§ **What needs to be done**:
Find how many lines in the material below contain the word "Paul" and give only that number.

==*==

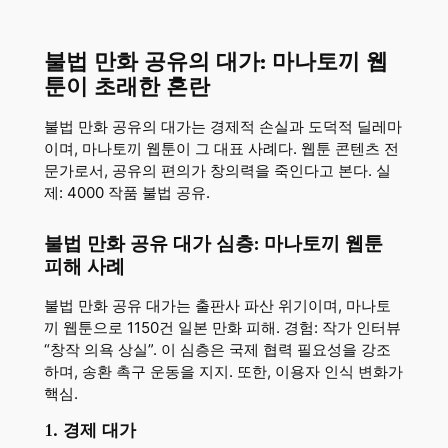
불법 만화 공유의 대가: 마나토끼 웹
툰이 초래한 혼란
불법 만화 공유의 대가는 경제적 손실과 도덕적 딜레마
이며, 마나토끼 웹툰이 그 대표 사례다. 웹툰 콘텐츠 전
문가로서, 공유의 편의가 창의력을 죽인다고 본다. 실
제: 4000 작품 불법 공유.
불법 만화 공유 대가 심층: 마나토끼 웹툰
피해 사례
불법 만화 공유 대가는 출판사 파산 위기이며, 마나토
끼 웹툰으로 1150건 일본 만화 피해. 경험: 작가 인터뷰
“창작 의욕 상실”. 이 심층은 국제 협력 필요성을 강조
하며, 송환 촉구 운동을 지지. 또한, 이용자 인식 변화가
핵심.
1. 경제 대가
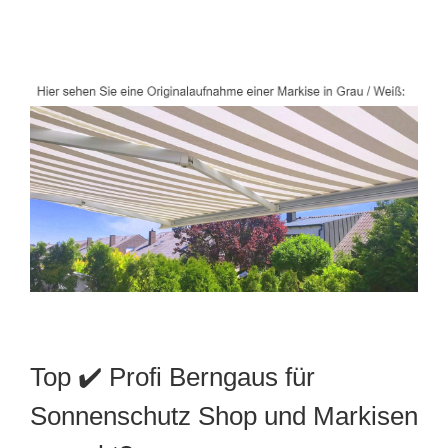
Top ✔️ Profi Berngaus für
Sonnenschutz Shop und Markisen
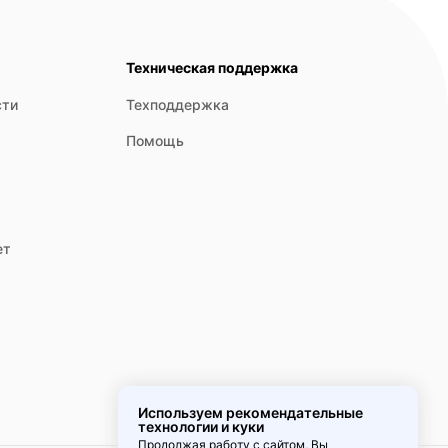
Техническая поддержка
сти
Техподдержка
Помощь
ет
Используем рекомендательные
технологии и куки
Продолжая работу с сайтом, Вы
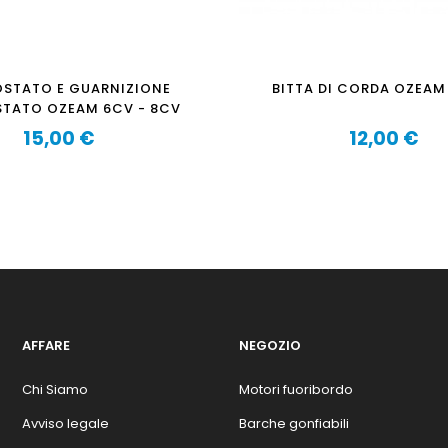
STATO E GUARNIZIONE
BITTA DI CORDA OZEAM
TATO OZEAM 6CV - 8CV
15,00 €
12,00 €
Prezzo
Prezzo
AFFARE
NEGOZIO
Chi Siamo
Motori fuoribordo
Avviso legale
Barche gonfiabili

==*==

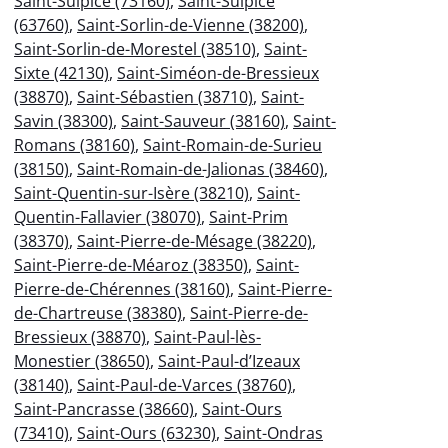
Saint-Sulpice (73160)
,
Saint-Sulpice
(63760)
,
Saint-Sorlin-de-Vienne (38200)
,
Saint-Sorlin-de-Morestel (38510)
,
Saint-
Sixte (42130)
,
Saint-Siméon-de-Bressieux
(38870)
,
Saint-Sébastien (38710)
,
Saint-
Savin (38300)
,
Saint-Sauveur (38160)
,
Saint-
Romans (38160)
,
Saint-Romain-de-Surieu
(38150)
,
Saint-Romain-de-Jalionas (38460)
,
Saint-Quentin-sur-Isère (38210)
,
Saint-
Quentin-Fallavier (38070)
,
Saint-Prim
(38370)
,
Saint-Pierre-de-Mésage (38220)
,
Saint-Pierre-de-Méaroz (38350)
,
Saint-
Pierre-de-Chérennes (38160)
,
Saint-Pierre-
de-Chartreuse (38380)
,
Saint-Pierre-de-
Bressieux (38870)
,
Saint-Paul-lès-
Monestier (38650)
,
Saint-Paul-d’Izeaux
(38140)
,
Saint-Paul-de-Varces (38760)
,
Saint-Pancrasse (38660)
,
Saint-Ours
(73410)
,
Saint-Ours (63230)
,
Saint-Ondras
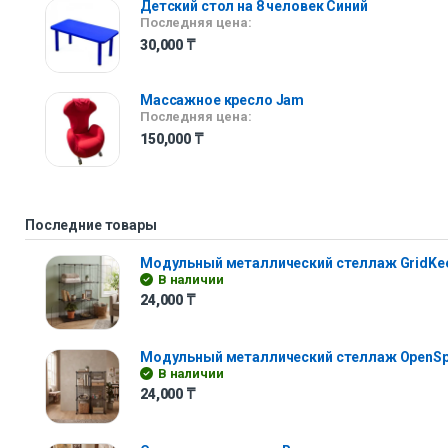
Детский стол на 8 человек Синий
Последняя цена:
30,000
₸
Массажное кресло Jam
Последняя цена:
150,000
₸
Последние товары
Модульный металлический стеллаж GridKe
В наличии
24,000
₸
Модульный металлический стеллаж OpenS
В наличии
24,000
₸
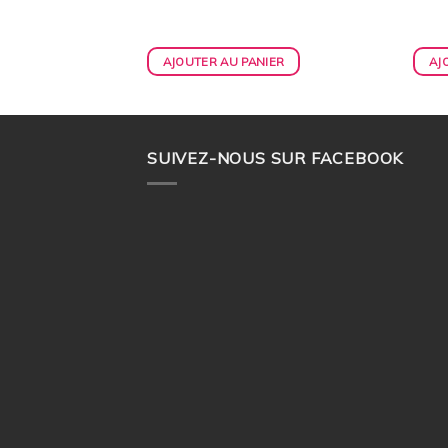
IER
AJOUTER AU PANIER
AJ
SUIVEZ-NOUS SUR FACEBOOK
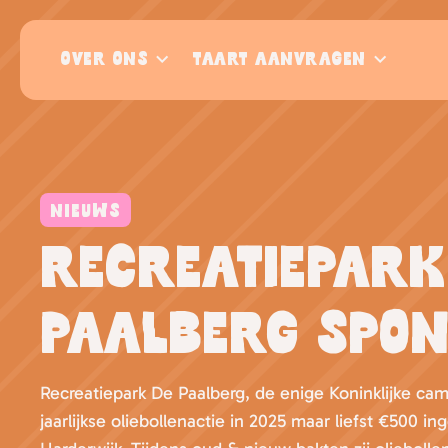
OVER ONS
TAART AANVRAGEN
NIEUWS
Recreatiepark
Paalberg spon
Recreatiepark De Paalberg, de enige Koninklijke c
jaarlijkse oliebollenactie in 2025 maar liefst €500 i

==*==

§ **Result for this exercise**:
3